— Не стреляйте! Прошу вас, не стреляйте! — Татьяна Михайловна как-то вдруг очутилась между ними, раскрыв руки в останавливающем жесте. — Я умоляю вас, не стреляйте! Петр Федорович, это Володечка, мой муж.
— Да уж вижу.
В проеме лаза появилось лицо доктора Деладоннеля:
— Патронов больше нет!
— Спускайтесь, — коротко скомандовал генерал Згурский.
Сверху гулко били чем-то тяжелым в дверь.
— Спускайтесь! Закрывайте ход! С кем имею честь? — не убирая револьвер, спросил Згурский.
— Судаков Петр Федорович. Командир эскадрона в армии Буденного.
— Володечка, он спас нас с Ольгой!
В подземелье спрыгнули еще двое мужчин, и крышка лаза заняла свое место. При тусклом свете зажженного фонаря они не сводили глаз с неведомо откуда взявшегося милиционера.
Наверху раздался грохот — штурмующим удалось то ли выбить, то ли взорвать дверь. Крипта вздрогнула, точно вздохнула.
— Уходить вам надо, — тихо сказал Судаков. — Поубивают вас тут.
— Может, не найдут лаз? — с нескрываемой мольбой в голосе прошептала Татьяна Михайловна.
— Найдут, — ухмыльнулся Судаков.
— А если не найдут, гранату кинут и попросту разворотят пол. Мы не призраки — расточиться не могли. — Генерал Згурский еще раз настороженно глянул на Судакова, опасаясь повернуться к нему спиной. Вся задуманная им операция шла наперекосяк. Згурский корил себя, что так глупо попал в засаду, дал переиграть себя красным. И еще этот милиционер!
Времени не было, категорически не было.
«Спас Танечку? Этот? Что за ерунда!» — отказывался верить Згурский. Абсурдность ситуации не укладывалась в голове.
— Вы пойдете с нами? — пересиливая себя, выдавил он.
— Еще чего! Мне с вами отродясь не по пути было. Уж лучше тут лягу.
— Как пожелаете. — Згурский достал из кармана снаряженный патронами барабан, протянул ему, как некогда вручал Георгиевские кресты. — За Татьяну спасибо. Возьмите. На всякий случай.

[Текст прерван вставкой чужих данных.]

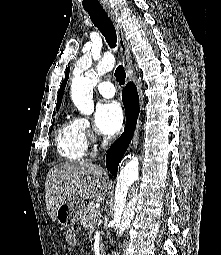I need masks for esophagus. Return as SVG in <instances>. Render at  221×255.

— Себе оставьте, — буркнул Судаков, чувствуя невольную радость и безмерно страдая от этого чувства.
Этот генерал… Для бывшего краскома в нем соединились все злодейства белых. Все то, что несла ему и тысячам других, таких как он, их власть. Судаков демонстративно засунул револьвер в кобуру и закрыл ее.
— Уходите. Стрелять не буду.
— Как знаете, — отрезал Згурский.
Он повернулся к спуску из крипты, увлекая за собой Татьяну Михайловну.
Над головой их слышался мерный стук — красноармейцы искали потайной лаз.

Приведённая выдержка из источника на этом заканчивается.